AIM OF THE EXERCISE:
Extract from the entries below, exactly as given, only the lines from the line containing "Лечение психоза" to the line containing "Психиатр на дом", both lines included.

Saved data entries:
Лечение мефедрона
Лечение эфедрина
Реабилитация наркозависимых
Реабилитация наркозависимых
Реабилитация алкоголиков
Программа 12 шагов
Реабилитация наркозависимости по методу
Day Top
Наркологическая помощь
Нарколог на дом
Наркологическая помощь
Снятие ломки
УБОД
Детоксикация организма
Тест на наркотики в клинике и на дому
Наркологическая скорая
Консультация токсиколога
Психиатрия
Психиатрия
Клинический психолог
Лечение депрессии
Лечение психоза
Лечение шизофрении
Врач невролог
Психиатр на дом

* * *

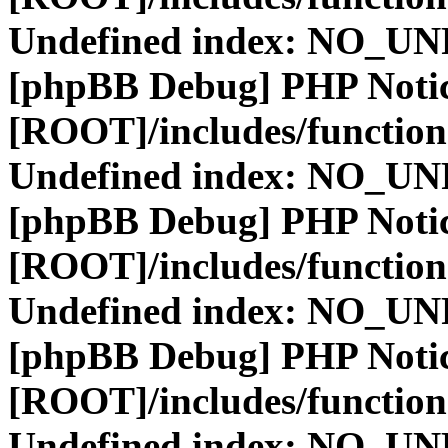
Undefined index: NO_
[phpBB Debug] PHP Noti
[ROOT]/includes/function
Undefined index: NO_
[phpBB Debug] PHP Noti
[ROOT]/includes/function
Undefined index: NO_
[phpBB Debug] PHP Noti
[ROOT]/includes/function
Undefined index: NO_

EXERCISE SOLUTION:
Лечение психоза
Лечение шизофрении
Врач невролог
Психиатр на дом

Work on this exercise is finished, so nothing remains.